Background: Swollen middle cerebral artery infarction is a life-threatening disease and decompressive craniectomy is improving survival significantly. Despite decompressive surgery, however, many patients are not discharged from the hospital alive. We therefore wanted to search for predictors of early in-hospital death after craniectomy in swollen middle cerebral artery infarction.

Methods: All patients operated with decompressive craniectomy due to swollen middle cerebral artery infarction at the Department of Neurosurgery, Oslo University Hospital Rikshospitalet, Oslo, Norway, between May 1998 and October 2010, were included. Binary logistic regression analyses were performed and candidate variables were age, sex, time from stroke onset to decompressive craniectomy, NIHSS on admission, infarction territory, pineal gland displacement, reduction of pineal gland displacement after surgery, and craniectomy size.

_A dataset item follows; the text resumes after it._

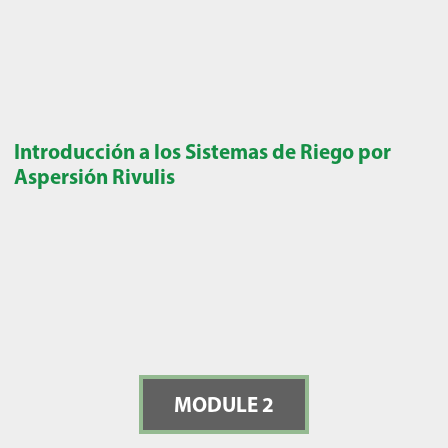
Introducción a los Sistemas de Riego por
Aspersión Rivulis
MODULE 2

Results: Fourteen out of 45 patients (31%) died during the primary hospitalization (range, 3-44 days). In the multivariate logistic regression model, middle cerebral artery infarction with additional anterior and/or posterior cerebral artery territory involvement was found as the only significant predictor of early in-hospital death (OR, 12.7; 95% CI, 0.01-0.77; p = 0.029).

Conclusions: The present study identified additional territory infarction as a significant predictor of early in-hospital death. The relatively small sample size precludes firm conclusions.